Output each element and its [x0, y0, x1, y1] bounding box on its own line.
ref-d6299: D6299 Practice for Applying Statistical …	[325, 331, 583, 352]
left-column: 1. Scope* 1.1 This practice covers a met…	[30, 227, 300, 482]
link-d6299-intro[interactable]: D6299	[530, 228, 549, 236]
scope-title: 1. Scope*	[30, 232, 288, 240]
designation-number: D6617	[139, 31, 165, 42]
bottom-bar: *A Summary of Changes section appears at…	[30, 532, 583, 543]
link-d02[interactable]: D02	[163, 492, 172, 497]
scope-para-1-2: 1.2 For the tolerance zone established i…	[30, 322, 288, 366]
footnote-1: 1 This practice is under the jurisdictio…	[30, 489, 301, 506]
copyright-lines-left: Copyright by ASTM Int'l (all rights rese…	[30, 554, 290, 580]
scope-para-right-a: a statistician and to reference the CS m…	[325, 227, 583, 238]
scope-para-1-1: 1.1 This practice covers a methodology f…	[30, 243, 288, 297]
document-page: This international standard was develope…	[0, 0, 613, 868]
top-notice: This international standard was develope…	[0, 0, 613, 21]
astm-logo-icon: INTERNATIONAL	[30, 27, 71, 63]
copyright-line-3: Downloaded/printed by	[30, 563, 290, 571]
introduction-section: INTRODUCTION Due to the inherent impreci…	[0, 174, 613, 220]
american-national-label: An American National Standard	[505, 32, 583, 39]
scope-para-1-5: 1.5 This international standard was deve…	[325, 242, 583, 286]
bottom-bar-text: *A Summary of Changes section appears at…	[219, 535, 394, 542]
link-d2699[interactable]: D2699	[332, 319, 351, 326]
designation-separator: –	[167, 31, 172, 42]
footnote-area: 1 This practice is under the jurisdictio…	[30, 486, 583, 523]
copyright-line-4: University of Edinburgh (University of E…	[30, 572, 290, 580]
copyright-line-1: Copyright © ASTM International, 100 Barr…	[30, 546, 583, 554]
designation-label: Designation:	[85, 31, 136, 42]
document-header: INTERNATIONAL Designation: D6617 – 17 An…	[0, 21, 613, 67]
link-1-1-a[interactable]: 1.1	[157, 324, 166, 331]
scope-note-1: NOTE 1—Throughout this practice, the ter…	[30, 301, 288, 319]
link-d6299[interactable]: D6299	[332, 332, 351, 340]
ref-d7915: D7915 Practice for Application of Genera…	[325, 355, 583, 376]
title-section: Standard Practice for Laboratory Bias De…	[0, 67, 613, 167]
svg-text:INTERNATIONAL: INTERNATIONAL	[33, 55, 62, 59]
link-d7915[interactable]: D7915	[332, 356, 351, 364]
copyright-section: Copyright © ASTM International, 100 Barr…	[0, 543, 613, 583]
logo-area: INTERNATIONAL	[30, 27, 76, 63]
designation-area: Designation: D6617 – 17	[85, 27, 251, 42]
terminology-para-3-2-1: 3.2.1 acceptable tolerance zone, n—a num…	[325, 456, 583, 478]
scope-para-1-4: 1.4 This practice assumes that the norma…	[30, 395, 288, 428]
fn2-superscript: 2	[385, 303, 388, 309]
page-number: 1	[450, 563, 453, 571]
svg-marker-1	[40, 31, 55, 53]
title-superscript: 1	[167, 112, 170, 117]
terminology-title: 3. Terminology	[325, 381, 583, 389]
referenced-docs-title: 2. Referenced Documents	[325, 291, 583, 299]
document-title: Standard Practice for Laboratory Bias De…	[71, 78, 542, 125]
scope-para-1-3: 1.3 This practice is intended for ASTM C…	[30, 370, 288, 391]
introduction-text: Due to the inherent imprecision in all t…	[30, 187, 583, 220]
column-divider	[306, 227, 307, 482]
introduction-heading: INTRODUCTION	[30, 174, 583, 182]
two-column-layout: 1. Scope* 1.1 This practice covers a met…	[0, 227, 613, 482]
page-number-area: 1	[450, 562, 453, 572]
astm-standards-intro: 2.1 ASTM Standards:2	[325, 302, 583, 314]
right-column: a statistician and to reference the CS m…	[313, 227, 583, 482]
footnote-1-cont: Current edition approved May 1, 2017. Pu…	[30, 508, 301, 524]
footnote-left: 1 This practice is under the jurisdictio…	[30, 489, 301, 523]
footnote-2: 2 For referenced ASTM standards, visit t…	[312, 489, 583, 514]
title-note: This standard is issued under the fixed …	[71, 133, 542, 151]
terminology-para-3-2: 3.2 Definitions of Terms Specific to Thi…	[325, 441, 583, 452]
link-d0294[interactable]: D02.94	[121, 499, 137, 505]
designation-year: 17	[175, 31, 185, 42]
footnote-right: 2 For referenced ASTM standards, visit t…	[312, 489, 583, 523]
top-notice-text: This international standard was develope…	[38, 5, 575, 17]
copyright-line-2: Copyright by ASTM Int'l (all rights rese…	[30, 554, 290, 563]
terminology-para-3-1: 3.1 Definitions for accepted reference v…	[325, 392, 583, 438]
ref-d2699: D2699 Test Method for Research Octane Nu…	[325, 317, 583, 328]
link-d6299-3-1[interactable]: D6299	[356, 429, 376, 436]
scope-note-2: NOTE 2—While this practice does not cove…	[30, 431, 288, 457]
▬▬▬▬▬▬
## TASK OBJECTIVE
Find the lines above that contain the word "covers" and collect them.

## RESULT BELOW
left-column: 1. Scope* 1.1 This practice covers a met…	[30, 227, 300, 482]
scope-para-1-1: 1.1 This practice covers a methodology f…	[30, 243, 288, 297]
two-column-layout: 1. Scope* 1.1 This practice covers a met…	[0, 227, 613, 482]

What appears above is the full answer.